"I'm a changeable feast": Poor Things and the female body

    The picture above is taken from the 2023 film Poor Things, a fantastical Frankenstein-esque story that follows the transformation of protagonist Bella Baxter as she travels the world. In this sepia image, salacious lawyer Duncan Wedderburn (Mark Ruffalo) drapes himself over Bella (Emma Stone).  In contrast to his appearance of grandeur and haughtiness (complete with perfectly coiffed hair and moustache), Duncan's gaze appears pitiful, his posture small. He seems to plead with Bella to heed his words, like a dog would whine to its owner for attention. His arms coil tightly around her shoulders, unwilling to let go. Distinct from Duncan's muted shades of grey and beige is Bella, dressed in a gaudy ruffled yellow dress, layered over a blue shirt and pink ribbon. A drawing pad sits in her lap, but her actions are hindered by Duncan's overbearing presence. She is unmoved by Duncan's actions, face turned away from him and set in an annoyed and cold glare. She grips her pencil tightly, refusing to look him in the eye. Her dark hair and brows look severe against the muted background. 

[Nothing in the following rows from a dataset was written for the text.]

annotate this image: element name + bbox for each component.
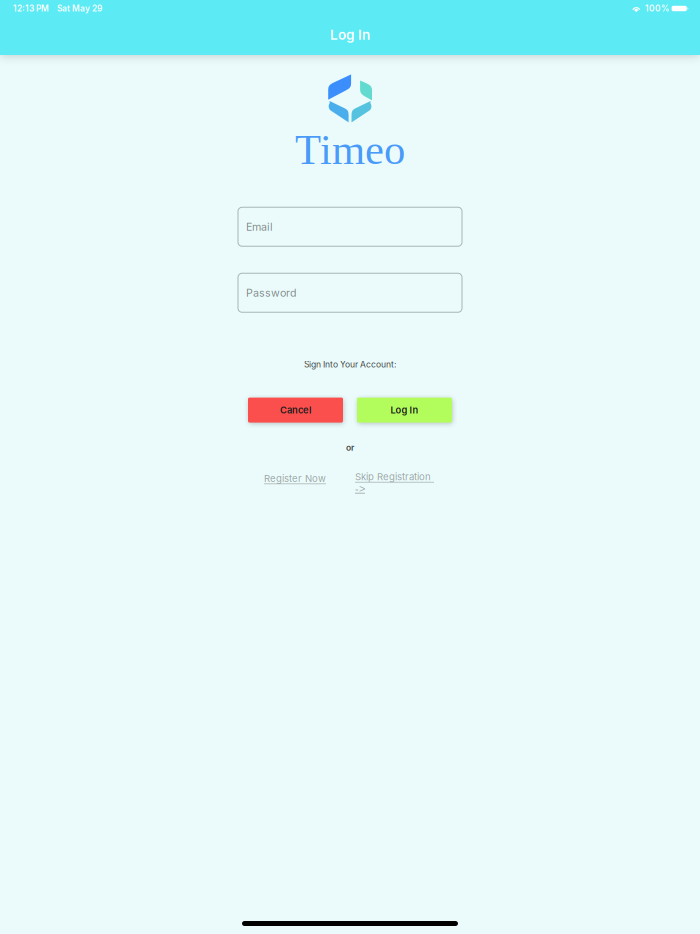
staticText: Cancel: [280, 404, 311, 416]
staticText: Password: [246, 286, 297, 299]
staticText: 100%: [645, 3, 669, 14]
staticText: Timeo: [295, 126, 405, 173]
staticText: Email: [246, 220, 273, 233]
button[interactable]: Log In: [357, 398, 452, 423]
staticText: 12:13 PM: [13, 3, 49, 14]
staticText: Sign Into Your Account:: [304, 359, 396, 370]
staticText: Sat May 29: [57, 3, 102, 14]
staticText: or: [346, 443, 354, 453]
button[interactable]: Skip Registration: [355, 471, 446, 495]
button[interactable]: Cancel: [248, 398, 343, 423]
button[interactable]: Register Now: [264, 471, 355, 486]
staticText: Log In: [330, 26, 370, 43]
staticText: Log In: [390, 404, 418, 416]
staticText: Register Now: [264, 473, 326, 484]
staticText: ->: [355, 482, 365, 495]
staticText: Skip Registration: [355, 471, 434, 482]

    In Purity and Danger: An Analysis of Concepts of Pollution and Taboo, author Mary Douglas draws on Durkheimian ideas of sacred and profane from The Elementary Forms of Religious Life to understand our society's conception of dirt and disorder. Dirt, she states, is "matter out of place" (Douglas 2002:44). Seen this way, our obsession with dirt is not tied to irrational ideas of fear, but rather our very human concern with organization. Making sense of our world necessitates classification: the placing of things, behaviors, and thus people into categories that designate them as pure and polluted. However, Douglas clarifies, this process is not the enforcement of absolute truths but the making of our environment conform to ideals. In chapter seven of this novel, Douglas elaborates on the boundaries of society, using the body as a metaphor. Here she explains that margins (like that of the body) are where things can become altered and bent, where things can change form and transcend categories. 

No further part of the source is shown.